■ How to complete this task
From the records, return each line that has the word "share" in it.

Data section below:

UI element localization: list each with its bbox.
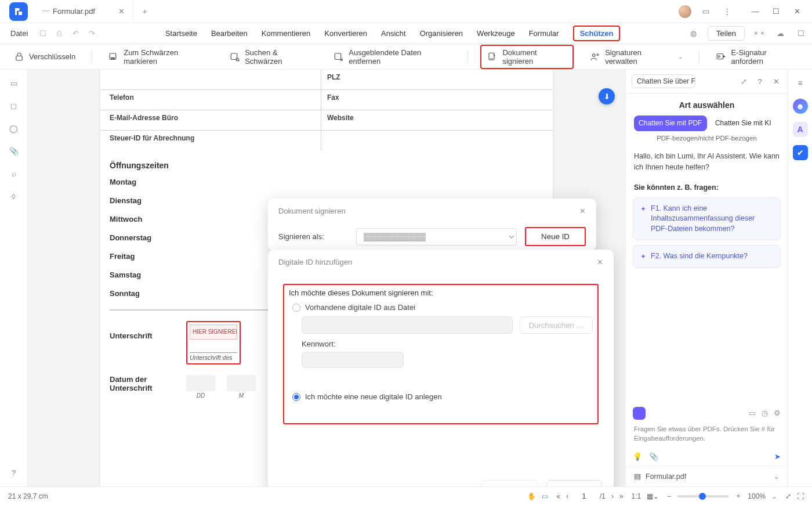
search-icon[interactable]: ⌕ xyxy=(8,169,20,178)
chat-pdf-option[interactable]: Chatten Sie mit PDF xyxy=(634,116,707,131)
id-options-highlight: Ich möchte dieses Dokument signieren mit… xyxy=(283,284,599,424)
radio-existing-icon xyxy=(292,304,300,312)
share-button[interactable]: Teilen xyxy=(708,26,745,41)
date-mm-field[interactable] xyxy=(227,375,256,391)
message-icon[interactable]: ▭ xyxy=(699,7,712,16)
more-icon[interactable]: ⋮ xyxy=(720,7,733,16)
option-new-id[interactable]: Ich möchte eine neue digitale ID anlegen xyxy=(292,392,593,401)
day-sat: Samstag xyxy=(110,270,185,279)
send-icon[interactable]: ➤ xyxy=(774,452,781,461)
cloud-icon[interactable]: ☁ xyxy=(774,29,786,38)
signature-label: Unterschrift xyxy=(110,321,179,340)
sign-document-button[interactable]: Dokument signieren xyxy=(480,45,574,69)
manage-signatures-button[interactable]: Signaturen verwalten ⌄ xyxy=(586,46,686,68)
ai-chat-panel: Chatten Sie über F ⤢ ? ✕ Art auswählen C… xyxy=(625,70,788,486)
chat-file-chip[interactable]: ▤ Formular.pdf xyxy=(626,466,788,486)
attachment-icon[interactable]: 📎 xyxy=(8,147,20,156)
mark-redaction-button[interactable]: Zum Schwärzen markieren xyxy=(105,46,213,68)
page-number-input[interactable] xyxy=(574,490,594,502)
minimize-button[interactable]: ― xyxy=(747,7,763,16)
idea-icon[interactable]: 💡 xyxy=(633,452,642,461)
new-tab-button[interactable]: ＋ xyxy=(133,6,157,17)
chat-help-icon[interactable]: ? xyxy=(754,77,766,86)
file-menu[interactable]: Datei xyxy=(5,27,34,40)
zoom-slider[interactable] xyxy=(677,495,729,497)
signature-field-highlight[interactable]: HIER SIGNIEREN Unterschrift des xyxy=(186,321,241,365)
svg-point-11 xyxy=(719,55,720,57)
tab-protect[interactable]: Schützen xyxy=(573,26,621,41)
tab-form[interactable]: Formular xyxy=(529,26,559,41)
zoom-in-icon[interactable]: ＋ xyxy=(735,491,742,501)
comment-panel-icon[interactable]: ◯ xyxy=(8,124,20,133)
sliders-icon[interactable]: ≡ xyxy=(793,75,808,91)
option-existing-id[interactable]: Vorhandene digitale ID aus Datei xyxy=(292,303,593,312)
user-avatar[interactable] xyxy=(679,5,691,18)
sign-as-select[interactable]: ▓▓▓▓▓▓▓▓▓▓▓ xyxy=(356,228,517,246)
maximize-button[interactable]: ☐ xyxy=(768,7,784,16)
next-page-icon[interactable]: › xyxy=(611,492,614,500)
encrypt-button[interactable]: Verschlüsseln xyxy=(10,49,79,64)
browse-button[interactable]: Durchsuchen … xyxy=(520,316,593,334)
chat-type-title: Art auswählen xyxy=(626,93,788,116)
fit-actual-icon[interactable]: 1:1 xyxy=(632,492,641,500)
date-dd-field[interactable] xyxy=(186,375,215,391)
remove-hidden-button[interactable]: Ausgeblendete Daten entfernen xyxy=(330,46,454,68)
tab-edit[interactable]: Bearbeiten xyxy=(211,26,248,41)
hand-tool-icon[interactable]: ✋ xyxy=(527,492,536,500)
close-window-button[interactable]: ✕ xyxy=(789,7,805,16)
tab-start[interactable]: Startseite xyxy=(165,26,197,41)
thumbnails-icon[interactable]: ▭ xyxy=(8,79,20,88)
tab-comment[interactable]: Kommentieren xyxy=(262,26,311,41)
check-icon[interactable]: ✔ xyxy=(793,145,808,160)
zoom-out-icon[interactable]: − xyxy=(667,492,671,500)
share-graph-icon[interactable]: ⚬⚬ xyxy=(753,29,766,38)
search-redact-button[interactable]: Suchen & Schwärzen xyxy=(226,46,317,68)
select-tool-icon[interactable]: ▭ xyxy=(542,492,548,500)
tab-tools[interactable]: Werkzeuge xyxy=(477,26,515,41)
svg-rect-6 xyxy=(335,53,341,60)
protect-toolbar: Verschlüsseln Zum Schwärzen markieren Su… xyxy=(0,44,812,70)
chat-ai-option[interactable]: Chatten Sie mit KI xyxy=(707,116,780,131)
help-icon[interactable]: ? xyxy=(8,468,20,477)
next-button[interactable]: Weiter > xyxy=(546,480,602,486)
fit-width-icon[interactable]: ⤢ xyxy=(785,492,791,500)
undo-icon[interactable]: ↶ xyxy=(68,29,82,38)
prev-page-icon[interactable]: ‹ xyxy=(566,492,568,500)
close-chat-icon[interactable]: ✕ xyxy=(770,77,782,86)
print-icon[interactable]: ⎙ xyxy=(52,29,66,38)
fullscreen-icon[interactable]: ⛶ xyxy=(797,492,804,500)
settings-gear-icon[interactable]: ⚙ xyxy=(774,409,781,417)
add-digital-id-dialog: Digitale ID hinzufügen✕ Ich möchte diese… xyxy=(268,250,614,486)
ai-bot-icon[interactable]: ☻ xyxy=(793,99,808,114)
archive-icon[interactable]: ☐ xyxy=(795,29,807,38)
attach-icon[interactable]: 📎 xyxy=(649,452,658,461)
request-esignature-button[interactable]: E-Signatur anfordern xyxy=(712,46,802,68)
svg-rect-7 xyxy=(489,53,494,60)
bookmark-icon[interactable]: ◻ xyxy=(8,102,20,110)
close-add-id-dialog[interactable]: ✕ xyxy=(597,258,603,266)
translate-icon[interactable]: A xyxy=(793,122,808,137)
layers-icon[interactable]: ◊ xyxy=(8,192,20,201)
tab-organize[interactable]: Organisieren xyxy=(420,26,463,41)
chat-suggestion-1[interactable]: F1. Kann ich eine Inhaltszusammenfassung… xyxy=(633,197,781,241)
field-telefon: Telefon xyxy=(100,90,321,110)
download-button[interactable]: ⬇ xyxy=(599,88,615,104)
redo-icon[interactable]: ↷ xyxy=(85,29,99,38)
first-page-icon[interactable]: « xyxy=(556,492,560,500)
chat-suggestion-2[interactable]: F2. Was sind die Kernpunkte? xyxy=(633,245,781,268)
new-id-button[interactable]: Neue ID xyxy=(525,227,586,246)
expand-chat-icon[interactable]: ⤢ xyxy=(738,77,749,86)
close-sign-dialog[interactable]: ✕ xyxy=(579,207,586,215)
last-page-icon[interactable]: » xyxy=(619,492,624,500)
image-icon[interactable]: ▭ xyxy=(749,409,756,417)
chat-context-chip[interactable]: Chatten Sie über F xyxy=(632,74,695,88)
document-tab[interactable]: 〰 Formular.pdf ✕ xyxy=(34,0,133,23)
tab-convert[interactable]: Konvertieren xyxy=(324,26,367,41)
history-icon[interactable]: ◷ xyxy=(762,409,768,417)
close-tab-icon[interactable]: ✕ xyxy=(118,7,125,16)
save-icon[interactable]: ☐ xyxy=(36,29,50,38)
lightbulb-icon[interactable]: ◍ xyxy=(687,29,699,38)
tab-view[interactable]: Ansicht xyxy=(381,26,406,41)
zoom-level[interactable]: 100% xyxy=(748,492,766,500)
page-layout-icon[interactable]: ▦⌄ xyxy=(647,492,659,500)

End of Data section.

■ Response to the exercise
share-button[interactable]: Teilen xyxy=(708,26,745,41)
share-graph-icon[interactable]: ⚬⚬ xyxy=(753,29,766,38)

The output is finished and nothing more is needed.